Metadata-Version: 2.4
Name: talk-tag
Version: 0.2.0
Summary: Transcript annotator for speaker-scoped CHAT corpus correction
License-Expression: MIT
Project-URL: Homepage, https://github.com/OliverHennhoefer/talk-tag
Project-URL: Repository, https://github.com/OliverHennhoefer/talk-tag
Project-URL: Issues, https://github.com/OliverHennhoefer/talk-tag/issues
Keywords: chat,transcript,annotation,linguistics,nlp
Classifier: Development Status :: 3 - Alpha
Classifier: Intended Audience :: Science/Research
Classifier: Operating System :: OS Independent
Classifier: Programming Language :: Python :: 3
Classifier: Programming Language :: Python :: 3 :: Only
Classifier: Programming Language :: Python :: 3.10
Classifier: Programming Language :: Python :: 3.11
Classifier: Programming Language :: Python :: 3.12
Classifier: Topic :: Scientific/Engineering
Classifier: Topic :: Text Processing :: Linguistic
Requires-Python: >=3.10
Description-Content-Type: text/markdown
License-File: LICENSE
Requires-Dist: huggingface_hub>=0.29.3
Requires-Dist: openpyxl>=3.1.5
Requires-Dist: orjson>=3.10.15
Requires-Dist: pandas>=2.2.3
Requires-Dist: tqdm>=4.67.1
Provides-Extra: runtime
Requires-Dist: numpy>=2.0.0; extra == "runtime"
Requires-Dist: peft>=0.12.0; extra == "runtime"
Requires-Dist: torch>=2.7.0; extra == "runtime"
Requires-Dist: transformers>=4.52.0; extra == "runtime"
Provides-Extra: dev
Requires-Dist: pytest>=8.3.5; extra == "dev"
Dynamic: license-file

# talk-tag

Adapter-only TalkBank CHAT morphosyntactic error annotator for `.cha` and `.jsonl`.

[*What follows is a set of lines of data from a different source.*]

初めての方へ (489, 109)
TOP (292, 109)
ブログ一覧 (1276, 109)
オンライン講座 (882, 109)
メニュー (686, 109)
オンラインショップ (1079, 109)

The runtime deployment path is fixed to:

1. Base model: `unsloth/Meta-Llama-3.1-8B-Instruct-bnb-4bit`
2. Adapter: `mash-mash/Llama_TalkTag_CHAT_error_annotator_adapter`

No merged-model runtime path is used.

## Install

Python requirement: `>=3.10`.

```bash
pip install "talk-tag[runtime]"
```

Runtime extras include `torch`, `transformers`, and `peft`.

## Hugging Face access

You need Hub access to both repositories above. Set a token before first run:

```bash
export HF_TOKEN=...
```

If token or access is missing, `talk-tag doctor`/`talk-tag model pull` will report
auth or gated-repo errors.

## First-run workflow

1. Check environment:

```bash
talk-tag doctor
```

2. Pull/warm model assets:

```bash
talk-tag model pull --device auto
```

3. Run annotation:

```bash
talk-tag annotate \
  --input-dir ./input \
  --output-dir ./output \
  --target-speaker "*CHI" \
  --device auto
```

## Inference defaults

- `batch_size = 4`
- `max_new_tokens = 128`
- `max_seq_length = 512`
- `max_context_chars = 1200`
- `limit = 0`
- greedy decoding (`do_sample = false`)

## Supported runtime inputs

- `.cha`
- `.jsonl` (requires `--speaker-field` and `--text-field`)

Other previously supported formats (`.txt`, `.csv`, `.json`, `.xlsx`) are rejected in adapter-only deployment mode.

## Colab quickstart

See [`examples/colab_quickstart.ipynb`](examples/colab_quickstart.ipynb) for a minimal setup flow.